Israeli "aggression" in Gaza must also stop and all Israeli forces must withdraw from the besieged territory, the statement said.
Saudi Arabia, home to Islam's holiest sites, has never recognised Israel and did not join the 2020 US-brokered Abraham Accords that saw its Gulf neighbours Bahrain and the United Arab Emirates, as well as Morocco, establish formal ties with Israel.
Wednesday's statement came in response to comments by White House National Security Council spokesman John Kirby, who told reporters on Tuesday that talks on Saudi-Israeli normalisation were "ongoing" and that Washington had "received positive feedback from both sides that they're willing to continue to have those discussions".
On a crisis tour of the region, US Secretary of State Antony Blinken visited Saudi Arabia this week before stops in Egypt, Qatar and then Israel, where he is pressing for a truce deal in the Israel-Hamas war.

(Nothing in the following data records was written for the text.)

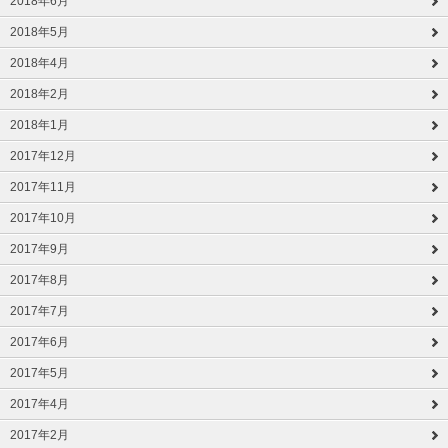
2018年6月
2018年5月
2018年4月
2018年2月
2018年1月
2017年12月
2017年11月
2017年10月
2017年9月
2017年8月
2017年7月
2017年6月
2017年5月
2017年4月
2017年2月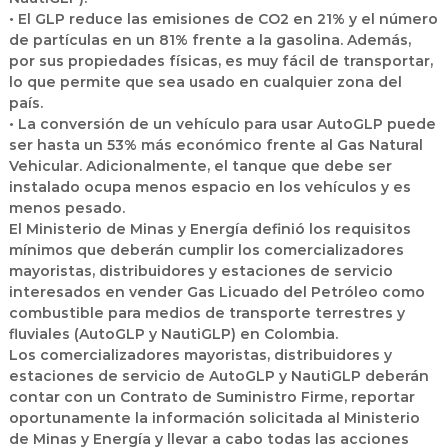
• El GLP reduce las emisiones de CO2 en 21% y el número
de partículas en un 81% frente a la gasolina. Además,
por sus propiedades físicas, es muy fácil de transportar,
lo que permite que sea usado en cualquier zona del
país.
• La conversión de un vehículo para usar AutoGLP puede
ser hasta un 53% más económico frente al Gas Natural
Vehicular. Adicionalmente, el tanque que debe ser
instalado ocupa menos espacio en los vehículos y es
menos pesado.
El Ministerio de Minas y Energía definió los requisitos
mínimos que deberán cumplir los comercializadores
mayoristas, distribuidores y estaciones de servicio
interesados en vender Gas Licuado del Petróleo como
combustible para medios de transporte terrestres y
fluviales (AutoGLP y NautiGLP) en Colombia.
Los comercializadores mayoristas, distribuidores y
estaciones de servicio de AutoGLP y NautiGLP deberán
contar con un Contrato de Suministro Firme, reportar
oportunamente la información solicitada al Ministerio
de Minas y Energía y llevar a cabo todas las acciones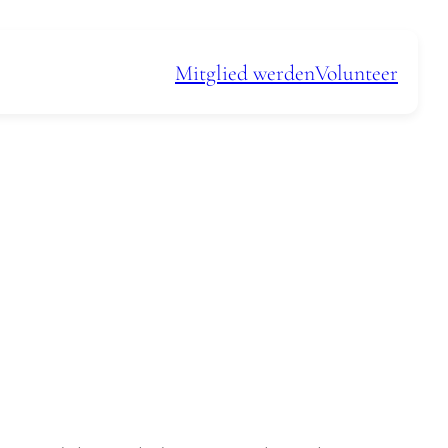
Mitglied werden
Volunteer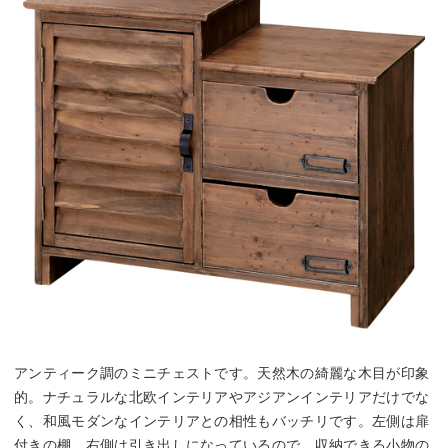
アンティーク調のミニチェストです。天然木の綺麗な木目が印象
的。ナチュラルな北欧インテリアやアジアンインテリアだけでな
く、和風モダンなインテリアとの相性もバッチリです。左側は扉
付きの棚、右側は引き出しになっているので、収納できる小物の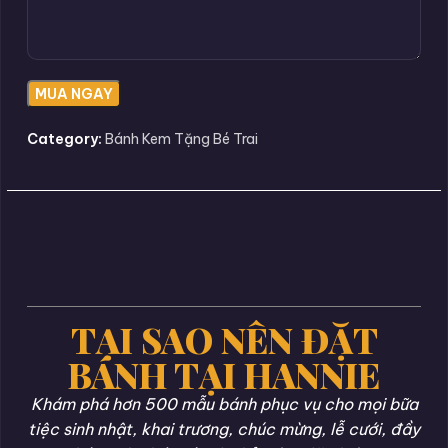
Category:
Bánh Kem Tặng Bé Trai
TẠI SAO NÊN ĐẶT
BÁNH TẠI HANNIE
Khám phá hơn 500 mẫu bánh phục vụ cho mọi bữa
tiệc sinh nhật, khai trương, chúc mừng, lễ cưới, đầy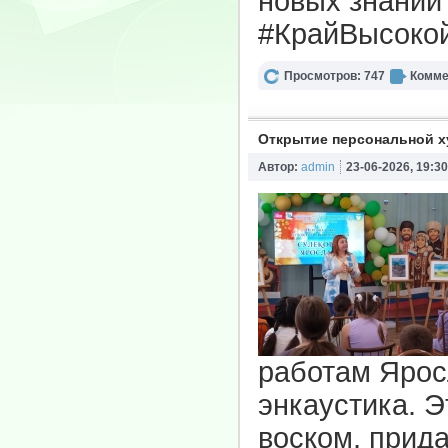
новых знаний
#КрайВысоко
Просмотров: 747
Комме
Открытие персональной 
Автор:
admin
23-06-2026, 19:30
работам Яросл
энкаустика. 
воском, прид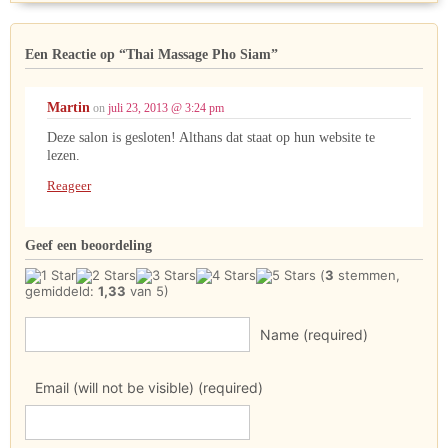
Een Reactie op
“Thai Massage Pho Siam”
Martin
on
juli 23, 2013 @ 3:24 pm
Deze salon is gesloten! Althans dat staat op hun website te
lezen.
Reageer
Geef een beoordeling
(
3
stemmen,
gemiddeld:
1,33
van 5)
Name (required)
Email (will not be visible) (required)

On Tuesday, Blinken told reporters in Doha that Saudi Crown Prince Mohammed bin Salman had "reiterated Saudi Arabia's strong interest in pursuing" normalisation during their meeting in Riyadh.
"But he also made clear what he had said to me before, which is that in order to do that, two things will be required -- an end to the conflict in Gaza, and a clear, credible timebound path to the establishment of a Palestinian state," Blinken said.
US President Joe Biden's administration has pushed hard for Saudi Arabia to recognise Israel.
Before the Israel-Hamas war broke out in October, Riyadh laid out conditions including security guarantees from Washington and help developing a civilian nuclear programme.
Any momentum stalled soon after Hamas launched an unprecedented attack on southern Israel on October 7 that killed about 1,160 people, mostly civilians, according to an AFP tally based on official Israeli figures.
One week later, a source familiar with the normalisation talks told AFP that Saudi Arabia had paused the process.
Vowing to eliminate Hamas, Israel has launched air strikes and a land offensive that have killed at least 27,585 people in Gaza, mostly women and children, according to the health ministry in the Hamas-run territory.
Saudi Arabia's ambassador to Washington, Princess Reema bint Bandar al-Saud, told the World Economic Forum last month that normalisation would be impossible without an "irrevocable" pathway towards the creation of a Palestinian state.